View on GitHub


sensitive number finder

Download this project as a .zip file Download this project as a tar.gz file

senf: the mustardy sensitive number finder

senf is a portable tool for finding sensitive numbers. Use this tool to identify files on your system that may have Social Security Numbers (SSNs) or Credit Card Numbers (CCNs). The latest version can always be found at the senf site.

Download pre-built release binary

The latest release build can be downloaded at

Other senf-related products for superb purchase agreeings

senf is licensed under a Creative Commons License; see

Warning! [About senf]

Warning: Do not have a false sense of security after running this program

It is important to understand what senf is, and what senf is not

What senf is
What senf is not
What all this means
Which reduces to (even though it's longer)!

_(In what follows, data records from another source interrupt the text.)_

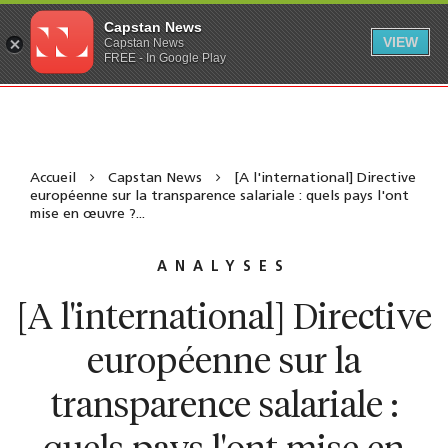
Capstan News
VIEW
Capstan News
FREE - In Google Play
Accueil
Capstan News
[A l'international] Directive
européenne sur la transparence salariale : quels pays l'ont
mise en œuvre ?...
ANALYSES
[A l'international] Directive
européenne sur la
transparence salariale :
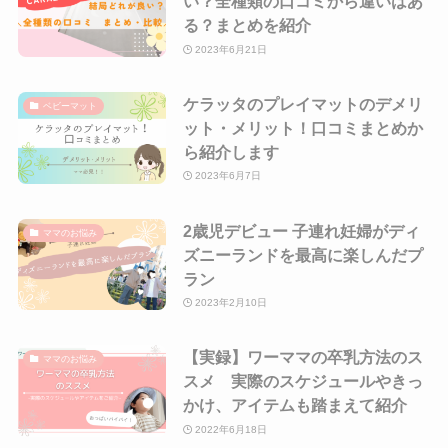
い？全種類の口コミから違いはあ
る？まとめを紹介
2023年6月21日
ケラッタのプレイマットのデメリ
ベビーマット
ット・メリット！口コミまとめか
ら紹介します
2023年6月7日
2歳児デビュー 子連れ妊婦がディ
ママのお悩み
ズニーランドを最高に楽しんだプ
ラン
2023年2月10日
【実録】ワーママの卒乳方法のス
ママのお悩み
スメ 実際のスケジュールやきっ
かけ、アイテムも踏まえて紹介
2022年6月18日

This tool is not to be regarded as the end-all in your effort to ensure your computer is free of SSN/CCN records. It simply will report to you files that contain numbers that could pose a security threat. Remember, it looks for strings of numbers -- and the typical computer has lots of these.


Java 1.6 JRE

No matter what system you're running on, you need the Java 1.6 runtime (or greater); you do not need the whole Java 1.6 SDK, which includes the runtime.

System path

We assume that the Java interpreter is in your environment path (meaning, no matter where we try to run "java" from, it will run). The JRE installer should modify your system path to include the Java interpreter.

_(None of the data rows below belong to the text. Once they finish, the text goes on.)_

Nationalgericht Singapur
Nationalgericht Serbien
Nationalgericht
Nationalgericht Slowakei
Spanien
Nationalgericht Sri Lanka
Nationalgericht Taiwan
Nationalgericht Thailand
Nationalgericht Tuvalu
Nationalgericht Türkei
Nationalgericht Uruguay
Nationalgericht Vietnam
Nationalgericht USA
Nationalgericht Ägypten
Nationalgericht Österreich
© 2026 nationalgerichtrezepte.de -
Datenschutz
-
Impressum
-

If you get a strange error message saying something along the lines of "If you see this, senf did not run!" then chances are your path is not set up correctly. Unfortunately, the solution to this is beyond the scope of this text.


Once the JRE is installed, all you need to do is copy senf.jar and the seeds folder to some folder on the computer that is going to run the scan. You might also want to copy the configuration files to the same folder.


Brief Note

On some Operating Systems (typically Windows and Mac OS X), simply double-clicking on the senf.jar file will launch the program automatically. If this works, you can skip the rest of this section.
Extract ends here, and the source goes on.